Monday, 2 February 2009

Bad Vibes, Good Book.

A few weeks ago I glimpsed a review of a book by Luke Haines entitled Bad Vibes: Britpop And My Part In It's Downfall. I have admired Haines' songwriting on and off for many years (although I prefer his Black Box Recorder output to his earlier work that this book covers) and in the early 90's his ascent to glory seemed assured - he was "the new girl in town that everyone wants to fuck". His band, the Auteurs, were feted by the press and nominated for the Mercury Music Prize (an event he describes, with winning disdain, as a "feeble-minded sports day for the music biz") before their burgeoning career was pretty much flattened by the juggernaut of Britpop. Bad Vibes is his recollection of the next few years, but it could easily be a comic novel.

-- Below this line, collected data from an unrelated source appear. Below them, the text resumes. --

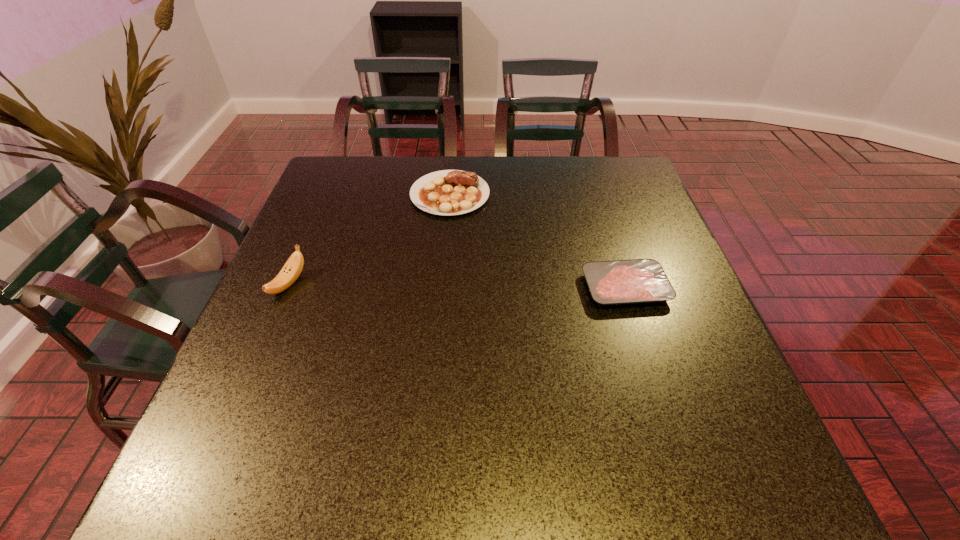 I want to click on object that is at the left edge, so click(x=290, y=272).

At what (x,y) coordinates should I click in order to perform the action: click on object located in the right edge section of the desktop. Please return your answer as a coordinate pair (x, y). Looking at the image, I should click on pos(615,282).

This screenshot has width=960, height=540. I want to click on free spot at the far edge of the desktop, so (534, 192).

The image size is (960, 540). In the image, there is a desktop. What are the coordinates of `blank space at the near edge` in the screenshot? It's located at (335, 492).

In order to click on vacant area at the left edge in this screenshot , I will do `click(304, 244)`.

In the image, there is a desktop. Identify the location of free space at the right edge. This screenshot has height=540, width=960. (636, 204).

The height and width of the screenshot is (540, 960). In the image, there is a desktop. Identify the location of blank space at the far left corner. (349, 177).

Locate an element on the screen. This screenshot has height=540, width=960. free region at the far right corner of the desktop is located at coordinates (603, 194).

At what (x,y) coordinates should I click in order to perform the action: click on free spot at the near right corner of the desktop. Please return your answer as a coordinate pair (x, y). Looking at the image, I should click on (741, 449).

You are a GUI agent. You are given a task and a screenshot of the screen. Output one action in this format:
    pyautogui.click(x=<x>, y=<y>)
    Task: Click on the empty space between the second object from right to left and the banana
    
    Given the screenshot: What is the action you would take?
    tap(370, 239) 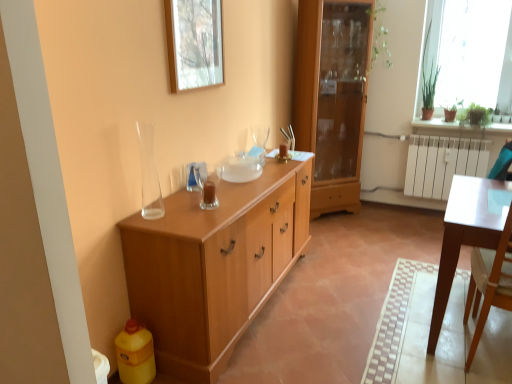 Question: Is white glossy table at right closer to camera compared to light brown wood cabinet at center?

Choices:
 (A) no
 (B) yes

Answer: (B)

Question: Can you confirm if white glossy table at right is bigger than light brown wood cabinet at center?

Choices:
 (A) yes
 (B) no

Answer: (B)

Question: Is white glossy table at right positioned beyond the bounds of light brown wood cabinet at center?

Choices:
 (A) yes
 (B) no

Answer: (A)

Question: Is white glossy table at right far away from light brown wood cabinet at center?

Choices:
 (A) yes
 (B) no

Answer: (A)

Question: Can you confirm if white glossy table at right is positioned to the left of light brown wood cabinet at center?

Choices:
 (A) yes
 (B) no

Answer: (B)

Question: From the image's perspective, does white glossy table at right appear lower than light brown wood cabinet at center?

Choices:
 (A) yes
 (B) no

Answer: (A)

Question: Is transparent glass vase at left facing towards translucent glass candle at center?

Choices:
 (A) no
 (B) yes

Answer: (A)

Question: From the image's perspective, is transparent glass vase at left beneath translucent glass candle at center?

Choices:
 (A) no
 (B) yes

Answer: (A)

Question: Considering the relative positions of transparent glass vase at left and translucent glass candle at center in the image provided, is transparent glass vase at left to the right of translucent glass candle at center from the viewer's perspective?

Choices:
 (A) no
 (B) yes

Answer: (A)

Question: Is transparent glass vase at left wider than translucent glass candle at center?

Choices:
 (A) yes
 (B) no

Answer: (A)

Question: From a real-world perspective, is transparent glass vase at left over translucent glass candle at center?

Choices:
 (A) yes
 (B) no

Answer: (A)

Question: Is transparent glass vase at left bigger than translucent glass candle at center?

Choices:
 (A) no
 (B) yes

Answer: (B)

Question: Is light brown wood cabinet at center oriented towards wooden picture frame at upper center?

Choices:
 (A) no
 (B) yes

Answer: (A) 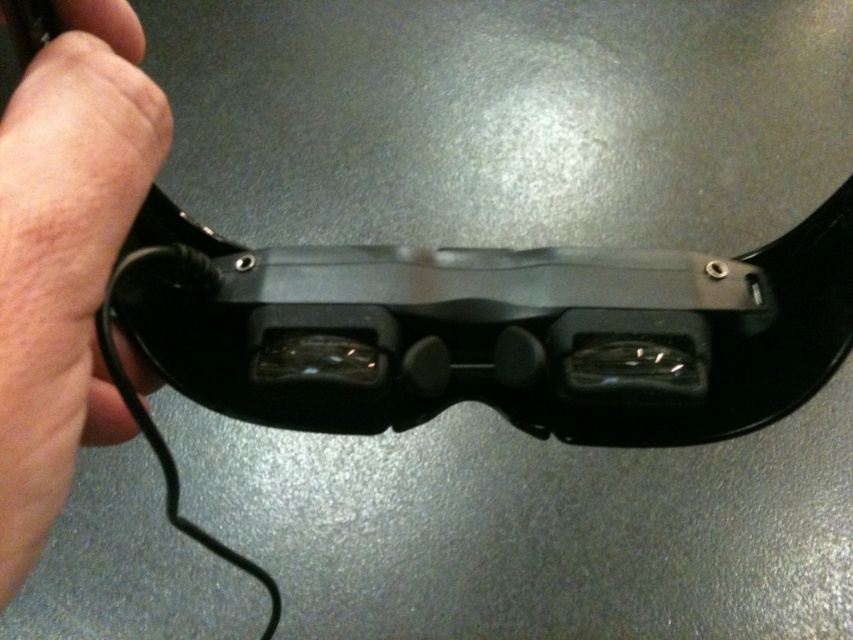 You are holding the pinky skin at lower left and want to place it next to the black plastic goggles at center. Based on their sizes, which object will occupy more horizontal space?

The black plastic goggles at center are wider than the pinky skin at lower left, so they will occupy more horizontal space.

You are a customer trying to put on the black plastic goggles at center. Based on the scene, do you need to move the pinky skin at lower left first?

The pinky skin at lower left is behind the black plastic goggles at center, so you do not need to move it before putting on the goggles.

You are a delivery person who needs to place a package containing the black plastic goggles at center and the pinky skin at lower left into a storage box. The box has a length of 5 inches. Can both items fit side by side in the box?

The black plastic goggles at center and pinky skin at lower left are 5.49 inches apart, so they cannot fit side by side in a 5 inch box since the distance between them exceeds the box length.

In his introduction Haines is at pains to make it clear that he bears no ill will towards those mentioned, "most of whom I don't think about very often", before going on to insult just about everybody who played a part in the most egotistical and truly stupid 'movement' the British music industry ever foisted on an ever-gullible public - myself included. A born contrarian, Haines has long been a Southern middle-class equivalent of Mark E Smith. He describes himself as a "reformed egomaniac" and attempts to portray himself as an unashamed elitist, but it isn't his forte - he is much more entertaining when reverting to type as a grumpy, acerbic misanthrope. He is unreservedly vile in his treatment of most people he meets (he despises his own cellist and hires a rhythm guitarist on the strength that "The Cellist pompously loathes him") and his obliviousness to his own obnoxiousness is what makes Bad Vibes such an entertaining read.

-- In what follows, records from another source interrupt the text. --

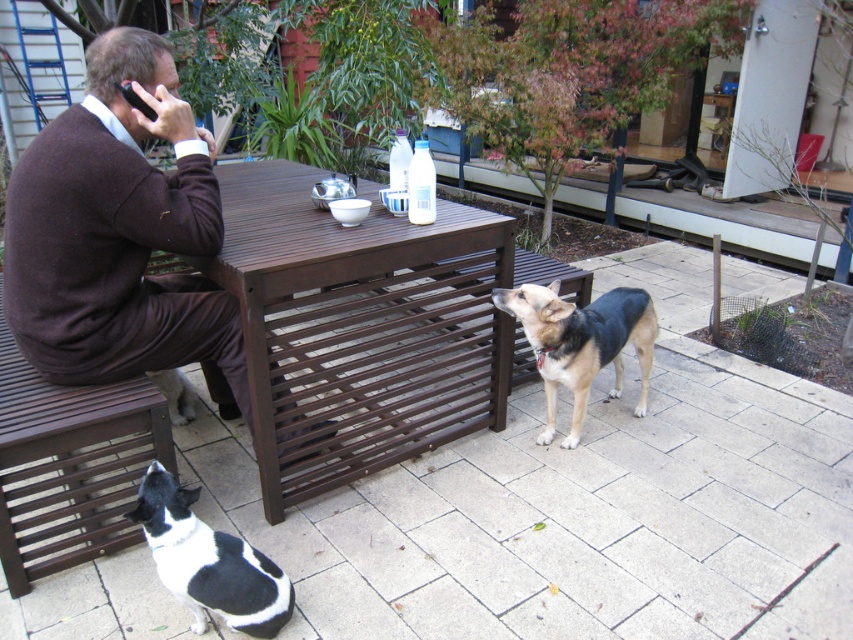 Which is below, brown wool sweater at left or tan and black fur dog at center?

tan and black fur dog at center

Is point (225, 333) behind point (553, 291)?

No.

I want to click on brown wool sweater at left, so click(x=120, y=236).

Between point (479, 214) and point (164, 444), which one is positioned in front?

Point (164, 444)

Is brown wooden table at center behind brown wooden bench at left?

That is True.

Locate an element on the screen. The image size is (853, 640). brown wooden table at center is located at coordinates (360, 324).

Based on the photo, which is more to the right, brown wooden table at center or black and white fur dog at lower left?

From the viewer's perspective, brown wooden table at center appears more on the right side.

Between point (309, 307) and point (293, 596), which one is positioned in front?

Point (293, 596)

Does point (381, 236) come closer to viewer compared to point (173, 552)?

No, it is behind (173, 552).

Find the location of a particular element. This screenshot has height=640, width=853. brown wooden table at center is located at coordinates (360, 324). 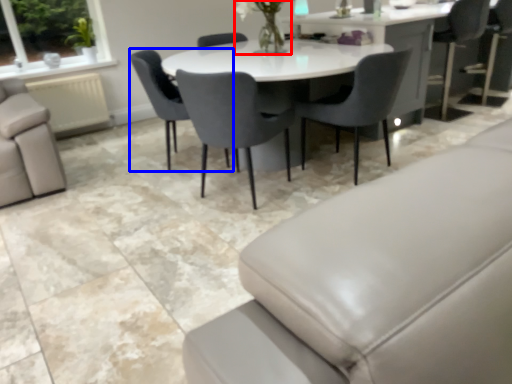 Question: Which point is further to the camera, floral arrangement (highlighted by a red box) or chair (highlighted by a blue box)?

Choices:
 (A) floral arrangement
 (B) chair

Answer: (B) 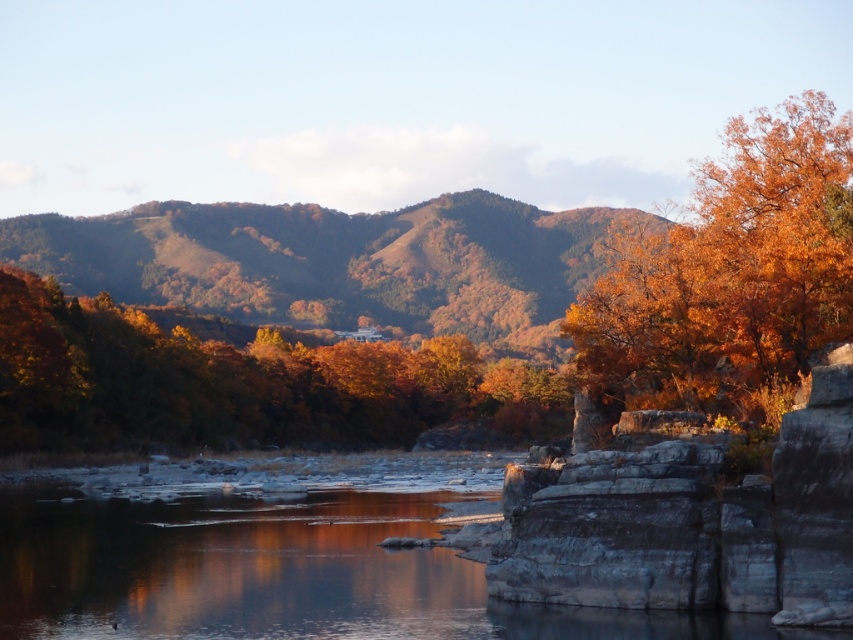 Who is more distant from viewer, (825, 116) or (509, 547)?

The point (825, 116) is behind.

Describe the element at coordinates (432, 308) in the screenshot. The image size is (853, 640). I see `golden foliage at center` at that location.

The height and width of the screenshot is (640, 853). I want to click on golden foliage at center, so click(x=432, y=308).

Is golden foliage tree at center above golden textured tree at right?

Actually, golden foliage tree at center is below golden textured tree at right.

Can you confirm if golden foliage tree at center is positioned below golden textured tree at right?

Correct, golden foliage tree at center is located below golden textured tree at right.

Measure the distance between golden foliage tree at center and camera.

A distance of 144.92 meters exists between golden foliage tree at center and camera.

Identify the location of golden foliage tree at center. (236, 381).

Is golden foliage at center closer to camera compared to golden textured tree at right?

No.

Does golden foliage at center have a smaller size compared to golden textured tree at right?

Incorrect, golden foliage at center is not smaller in size than golden textured tree at right.

Find the location of a particular element. The height and width of the screenshot is (640, 853). golden foliage at center is located at coordinates (432, 308). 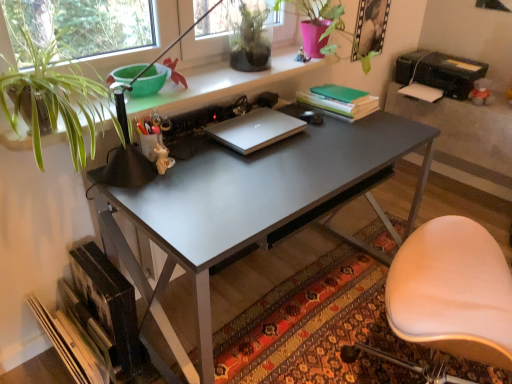 You are a GUI agent. You are given a task and a screenshot of the screen. Output one action in this format:
    pyautogui.click(x=<x>, y=<y>)
    Task: Click on the free space to the right of matte white figurine at center
    The height and width of the screenshot is (384, 512).
    Given the screenshot: What is the action you would take?
    pyautogui.click(x=209, y=173)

As funny as he is grumpy it is however not his bilious condemnations of his contemporaries but his recollections of being on tour that really hit the sweet-spot. Often sailing close to Spinal Tap territory it is a mixture of the comic (playing to 17 people in a 950 capacity venue, going on before a comedian whilst supporting The The) and the tragic (lost in a haze of dope smoke and alcohol, he heard voices that goaded him to leap from a 15-foot wall on to concrete. He broke both his legs and spent months in a wheelchair). As becomes apparent as the book goes on, Haines has a rather big self-destruct button that he likes to press quite often.

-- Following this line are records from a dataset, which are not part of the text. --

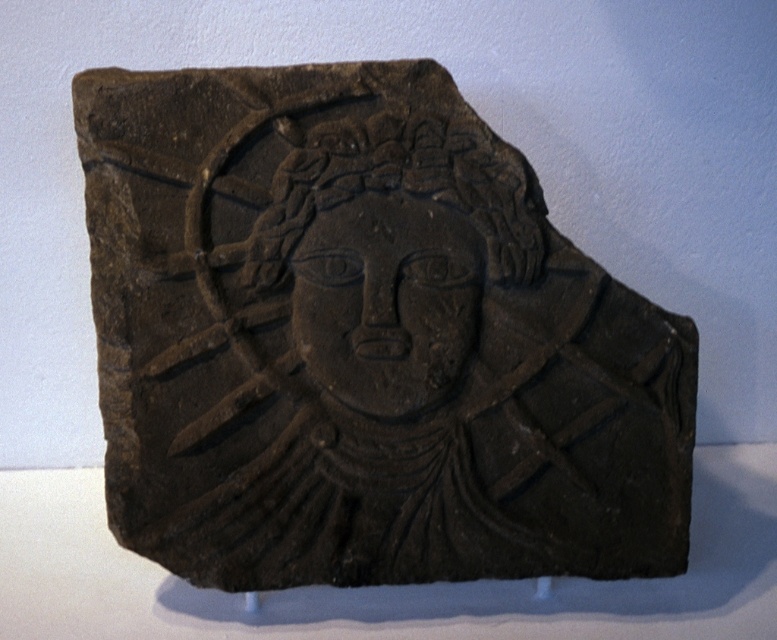 Is dark stone carving at center wider than matte black face at center?

Yes, dark stone carving at center is wider than matte black face at center.

Between point (476, 291) and point (370, 205), which one is positioned in front?

Positioned in front is point (476, 291).

Find the location of a particular element. This screenshot has height=640, width=777. dark stone carving at center is located at coordinates (364, 340). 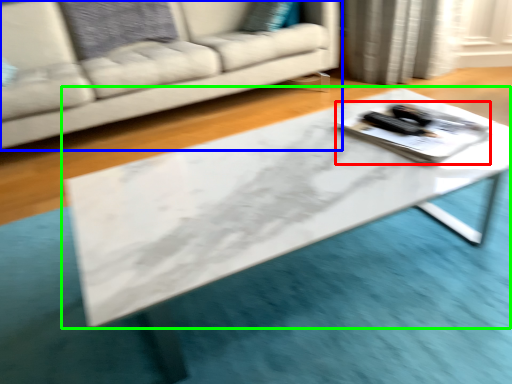 Question: Which object is positioned closest to tray (highlighted by a red box)? Select from studio couch (highlighted by a blue box) and table (highlighted by a green box).

Choices:
 (A) studio couch
 (B) table

Answer: (B) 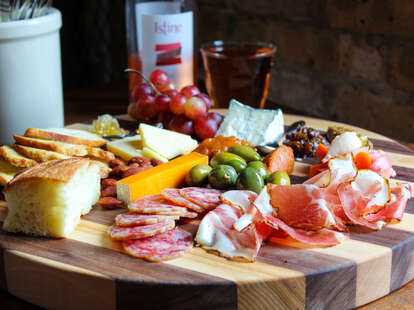 Where is `table`? The width and height of the screenshot is (414, 310). table is located at coordinates (403, 302). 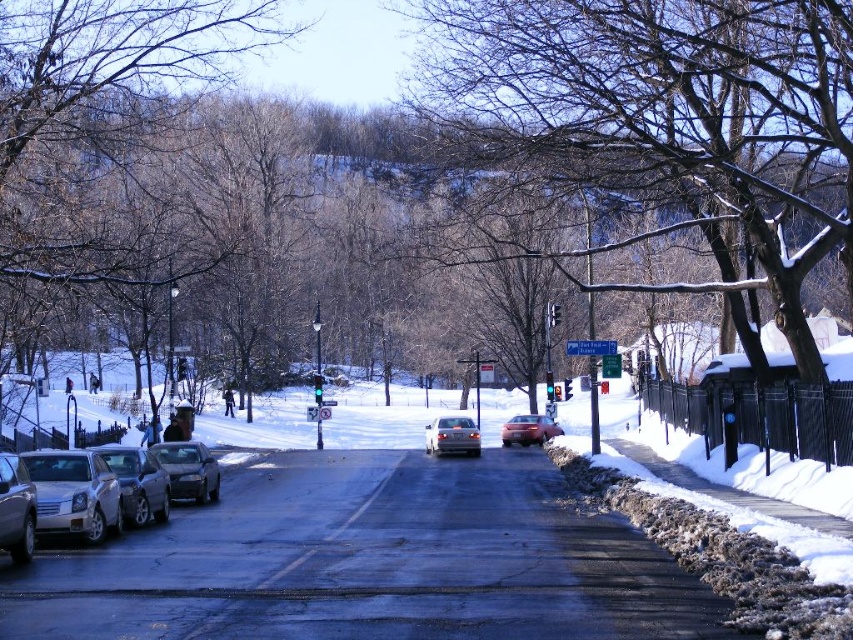 Is snow-covered branches at center below matte silver sedan at left?

Incorrect, snow-covered branches at center is not positioned below matte silver sedan at left.

Is the position of snow-covered branches at center less distant than that of matte silver sedan at left?

No, it is not.

The width and height of the screenshot is (853, 640). What are the coordinates of `snow-covered branches at center` in the screenshot? It's located at [x=664, y=129].

From the picture: Who is more distant from viewer, (773, 156) or (44, 461)?

Positioned behind is point (773, 156).

Between snow-covered branches at center and silver metallic sedan at left, which one has less height?

With less height is silver metallic sedan at left.

In order to click on snow-covered branches at center in this screenshot , I will do `click(664, 129)`.

Does matte silver sedan at left appear on the right side of satin silver sedan at center?

In fact, matte silver sedan at left is to the left of satin silver sedan at center.

Is point (9, 528) positioned behind point (450, 440)?

That is False.

Is point (9, 474) closer to viewer compared to point (460, 416)?

Yes, it is.

The width and height of the screenshot is (853, 640). Find the location of `matte silver sedan at left`. matte silver sedan at left is located at coordinates (16, 508).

I did find this book hugely entertaining, but still felt a little frustrated at the end. Haines luxuriates in his role as pantomime villain, but there's an undercurrent of misdirection in what he writes. The real Luke Haines is missing. He gives only the barest details of his personal life or history and, as a consequence, this reads more like a comic novel than a memoir. Despite his contrary ways, it's painfully apparent that Haines's political views are a matter of style, not substance. As Baader Meinhof he wrote an album, an "ogre-funk opus, in praise of 70s terrorism", and in place of a press release, sent out photocopied pages from The Anarchist Cookbook, detailing how to construct a nail bomb. Unsurprisingly, the response was mixed. He was accused of being obscure, of wilfully concealing any moral point. But he's waited until now to confess that there was no point. He simply had the hots for the iconography: Patty Hearst posing with an AK-47, Andreas Baader with his long hair and Ray-Bans. "Terrorist chic," he writes. "You got to love it." Indeed, Haines loved it so much that he had his drummer dress as a member of the Provisional IRA during TV performances. He can also be contradictory - in one section of the book he chastises the members of various northern rock groups chanting "two world wars and one world cup" whilst at a European festival, yet later remembers himself touring Germany and blasting the theme from The Great Escape at every rest stop. It is also true that much of his snideness about other bands seems to be schoolboy score-settling.

I would recommend this as a humorous take on life in a b-list band - nothing more, nothing less. Enjoy it for that and you will not be disappointed.